*THE TASK*: Print exactly, and only, the lines from the one that has "recipes. Valentine’s Day" through the end of the material below, with both ends included and the pictures omitted.

*DATA IN THIS EXERCISE*:
☆ ☆ ☆ ☆ ☆ ☆ ☆

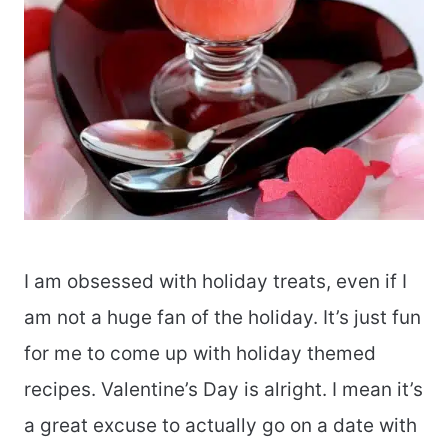
I am obsessed with holiday treats, even if I
am not a huge fan of the holiday. It’s just fun
for me to come up with holiday themed
recipes. Valentine’s Day is alright. I mean it’s
a great excuse to actually go on a date with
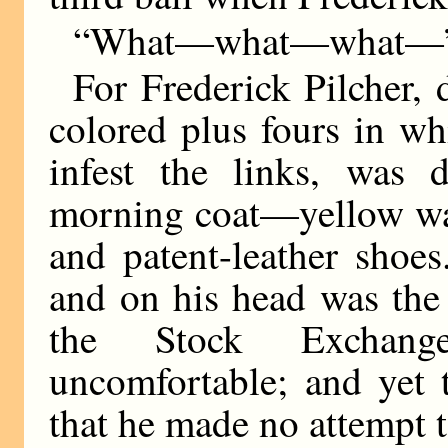
“What—what—what—” 
For Frederick Pilcher, 
colored plus fours in wh
infest the links, was d
morning coat—yellow wais
and patent-leather shoes
and on his head was the 
the Stock Exchang
uncomfortable; and yet 
that he made no attempt t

☆ ☆ ☆ ☆ ☆ ☆ ☆

*RESULT*:
recipes. Valentine’s Day is alright. I mean it’s
a great excuse to actually go on a date with
“What—what—what—” 
For Frederick Pilcher, 
colored plus fours in wh
infest the links, was d
morning coat—yellow wais
and patent-leather shoes
and on his head was the 
the Stock Exchang
uncomfortable; and yet 
that he made no attempt t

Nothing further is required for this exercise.